For North Sea operators and their supporters, the remaining reserves provide a compelling economic reason to keep producing to avoid leaving value locked in the ground, analyst John Kemp says.
John Kemp is a Reuters market analyst. The views expressed are his own
LONDON, March 12 (Reuters) - Britain's North Sea oil and gas operators are mounting an impressive lobbying campaign to win tax concessions and other government help ahead of the final budget of this parliament on March 18.
In an editorial in Thursday's Financial Times newspaper endorsed the idea of "a new deal to keep North Sea oil flowing". The newspaper wants the complex system of tax allowances to be simplified, rates cut, and more risk-sharing between exploration companies and taxpayers.
It also wants the government to find ways to defer the decommissioning of old platforms, pipeline systems and other infrastructure - originally built to exploit giant fields like Forties and Brent discovered in the 1970s and 1980s - which are now key to the profitable exploitation of smaller finds made in recent years.

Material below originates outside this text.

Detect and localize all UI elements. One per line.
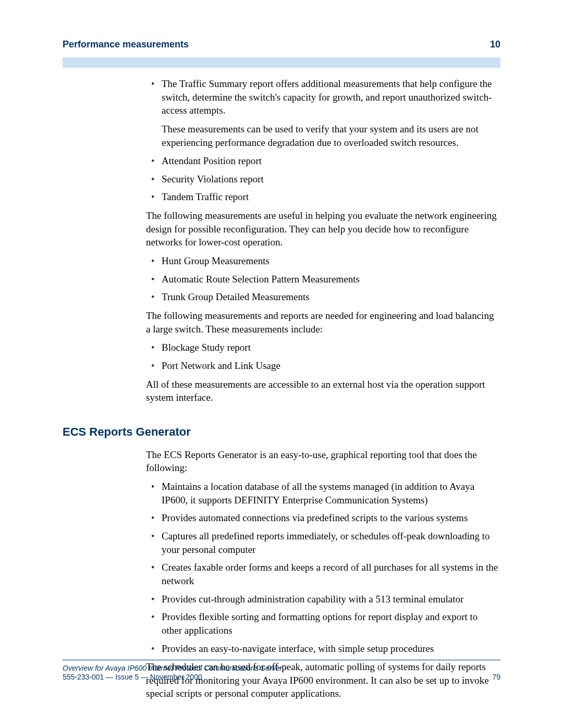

The newspaper insists "this would not be a return to a 1970s-style industrial policy, when government subsidised dying industries such as shipbuilding that were more rationally conducted overseas. It is a perfectly sensible way of maximising the value of the UK's endowment of oil reserves and also preserving the country's energy security. It would also be a way to keep existing infrastructure up and running as old wells expire."
A more cynical observer might conclude that it is exactly a return to industrial policy. And the more apt comparison is not with shipbuilding but the coal industry, which was allowed to wither in the 1980s and 1990s when it could not compete with the surge of cheap North Sea gas.